The Deny Level is set within the deployment via an environment variable (MAGTAPE_DENY_VOLUME) and can be set to "OFF", "LOW", "MED", or "HIGH". The Deny Level has an inverse relationship to the Severity of the defined checks, which works as follows:

Deny Level Severities Blocked
OFF None
LOW HIGH
MED HIGH, MED
HIGH HIGH, MED, LOW

This configuration provides flexibility around controlling which checks should result in a "deny" and allows for a progressive approach as the platform and its users mature

Health Check

MagTape has a rudimentary healthcheck endpoint configured at /healthz.
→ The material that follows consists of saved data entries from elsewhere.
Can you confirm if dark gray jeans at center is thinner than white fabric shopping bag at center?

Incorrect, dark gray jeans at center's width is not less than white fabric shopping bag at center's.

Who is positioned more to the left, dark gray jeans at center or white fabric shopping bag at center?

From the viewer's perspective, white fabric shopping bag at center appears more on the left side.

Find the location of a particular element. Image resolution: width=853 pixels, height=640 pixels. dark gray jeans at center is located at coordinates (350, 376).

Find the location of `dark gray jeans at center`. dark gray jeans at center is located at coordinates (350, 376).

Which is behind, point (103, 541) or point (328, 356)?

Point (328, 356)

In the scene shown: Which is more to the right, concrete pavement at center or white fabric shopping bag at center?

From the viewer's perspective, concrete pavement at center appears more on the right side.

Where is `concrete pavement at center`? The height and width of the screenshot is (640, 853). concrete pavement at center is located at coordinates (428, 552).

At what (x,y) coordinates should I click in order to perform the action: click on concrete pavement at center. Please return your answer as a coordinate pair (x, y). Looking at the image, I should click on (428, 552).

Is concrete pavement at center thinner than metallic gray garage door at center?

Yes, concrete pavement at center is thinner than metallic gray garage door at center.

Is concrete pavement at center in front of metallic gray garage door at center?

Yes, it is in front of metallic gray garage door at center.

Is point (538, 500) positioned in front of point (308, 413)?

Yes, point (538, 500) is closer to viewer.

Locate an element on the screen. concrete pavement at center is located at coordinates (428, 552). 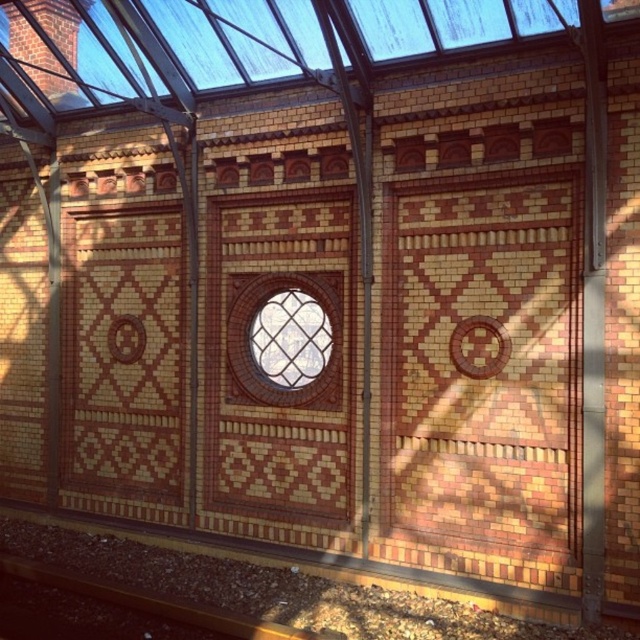 You are standing inside the conservatory and want to walk towards the clear glass window at center. Which direction should you move to avoid the brown gravel at bottom?

To avoid the brown gravel at bottom, you should move towards the clear glass window at center since the gravel is located behind the window, meaning it is further away from your current position.

You are designing a layout for a new exhibit in the conservatory. You need to place a 3D sculpture that requires a wide base. Given the clear glass window at center and the brown gravel at bottom, which object provides a larger area for the sculpture base?

The brown gravel at bottom has a greater width than the clear glass window at center, so it would provide a larger area for the sculpture base.

You are standing in the conservatory and want to move from the point at coordinates point (227,323) to the point at coordinates point (182,621). Can you walk directly between them without any obstacles?

Point (227,323) is behind point (182,621), so there is an obstacle blocking the path between them. You cannot walk directly between them without going around. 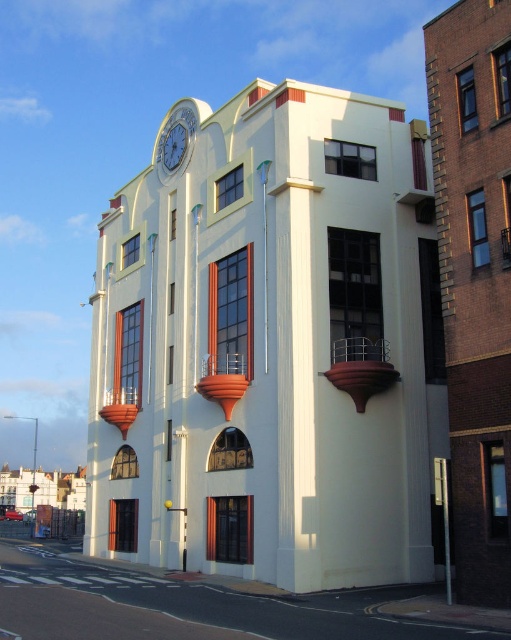 Can you confirm if white smooth clock tower at center is thinner than white glossy clock at upper center?

No, white smooth clock tower at center is not thinner than white glossy clock at upper center.

Which is more to the left, white smooth clock tower at center or white glossy clock at upper center?

white glossy clock at upper center

Is point (337, 307) positioned before point (188, 113)?

Yes, point (337, 307) is closer to viewer.

Where is `white smooth clock tower at center`? white smooth clock tower at center is located at coordinates (272, 348).

Which is more to the left, white glossy clock at upper center or blue glass clock at upper center?

white glossy clock at upper center

Is white glossy clock at upper center shorter than blue glass clock at upper center?

Incorrect, white glossy clock at upper center's height does not fall short of blue glass clock at upper center's.

The height and width of the screenshot is (640, 511). In order to click on white glossy clock at upper center in this screenshot , I will do `click(175, 141)`.

The height and width of the screenshot is (640, 511). What are the coordinates of `white glossy clock at upper center` in the screenshot? It's located at (x=175, y=141).

Who is more forward, (227, 323) or (172, 131)?

Point (227, 323)

Which of these two, white smooth clock tower at center or blue glass clock at upper center, stands shorter?

blue glass clock at upper center is shorter.

The height and width of the screenshot is (640, 511). What are the coordinates of `white smooth clock tower at center` in the screenshot? It's located at (272, 348).

Locate an element on the screen. The width and height of the screenshot is (511, 640). white smooth clock tower at center is located at coordinates (272, 348). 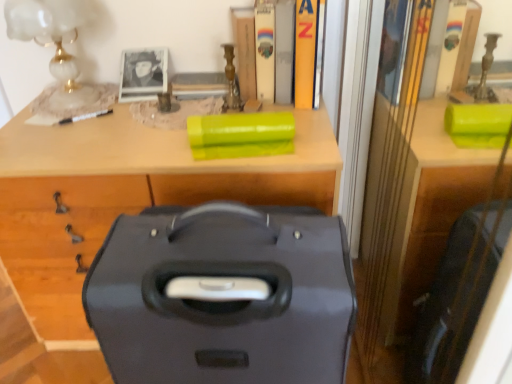 Question: Does wooden book at upper center, the 1th book positioned from the left, touch matte black suitcase at center?

Choices:
 (A) no
 (B) yes

Answer: (A)

Question: Considering the relative sizes of wooden book at upper center, which ranks as the fourth book in right-to-left order, and matte black suitcase at center in the image provided, is wooden book at upper center, which ranks as the fourth book in right-to-left order, bigger than matte black suitcase at center?

Choices:
 (A) yes
 (B) no

Answer: (B)

Question: From the image's perspective, is wooden book at upper center, the 1th book positioned from the left, over matte black suitcase at center?

Choices:
 (A) no
 (B) yes

Answer: (B)

Question: Is wooden book at upper center, the 1th book positioned from the left, positioned with its back to matte black suitcase at center?

Choices:
 (A) no
 (B) yes

Answer: (A)

Question: Is wooden book at upper center, the 1th book positioned from the left, thinner than matte black suitcase at center?

Choices:
 (A) no
 (B) yes

Answer: (B)

Question: Looking at the image, does matte black suitcase at center seem bigger or smaller compared to hardcover book at upper center, which is counted as the third book, starting from the right?

Choices:
 (A) big
 (B) small

Answer: (A)

Question: Is matte black suitcase at center inside or outside of hardcover book at upper center, which ranks as the 2th book in left-to-right order?

Choices:
 (A) outside
 (B) inside

Answer: (A)

Question: From a real-world perspective, relative to hardcover book at upper center, which ranks as the 2th book in left-to-right order, is matte black suitcase at center vertically above or below?

Choices:
 (A) above
 (B) below

Answer: (B)

Question: In terms of height, does matte black suitcase at center look taller or shorter compared to hardcover book at upper center, which is counted as the third book, starting from the right?

Choices:
 (A) tall
 (B) short

Answer: (A)

Question: Looking at their shapes, would you say yellow matte book at upper center, the fourth book positioned from the left, is wider or thinner than hardcover book at upper center, which ranks as the 2th book in left-to-right order?

Choices:
 (A) wide
 (B) thin

Answer: (A)

Question: Choose the correct answer: Is yellow matte book at upper center, the fourth book positioned from the left, inside hardcover book at upper center, which ranks as the 2th book in left-to-right order, or outside it?

Choices:
 (A) outside
 (B) inside

Answer: (A)

Question: From a real-world perspective, is yellow matte book at upper center, the first book viewed from the right, above or below hardcover book at upper center, which ranks as the 2th book in left-to-right order?

Choices:
 (A) above
 (B) below

Answer: (A)

Question: Is point (312, 94) positioned closer to the camera than point (268, 46)?

Choices:
 (A) farther
 (B) closer

Answer: (A)

Question: From the image's perspective, is hardcover book at upper center, which is counted as the second book, starting from the right, above or below matte black suitcase at center?

Choices:
 (A) below
 (B) above

Answer: (B)

Question: Is hardcover book at upper center, which is counted as the second book, starting from the right, wider or thinner than matte black suitcase at center?

Choices:
 (A) wide
 (B) thin

Answer: (B) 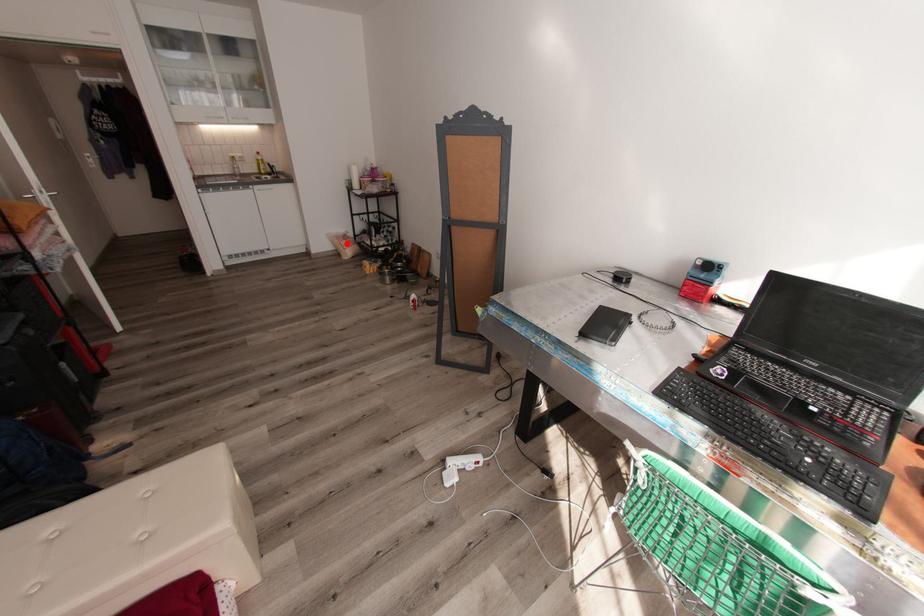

The endpoint displays a json output including the name of the pod running the webhook, the datetime of the request, and the overall health. This is nothing fancy. If the Flask app is running at all the health will report ok.

Image

MagTape uses a few images for operation. Please reference the image repos for more information on the image structure and contents

K8s Events

K8s Events can be generated for policy failures via the MAGTAPE_K8S_EVENTS_ENABLED environment variable.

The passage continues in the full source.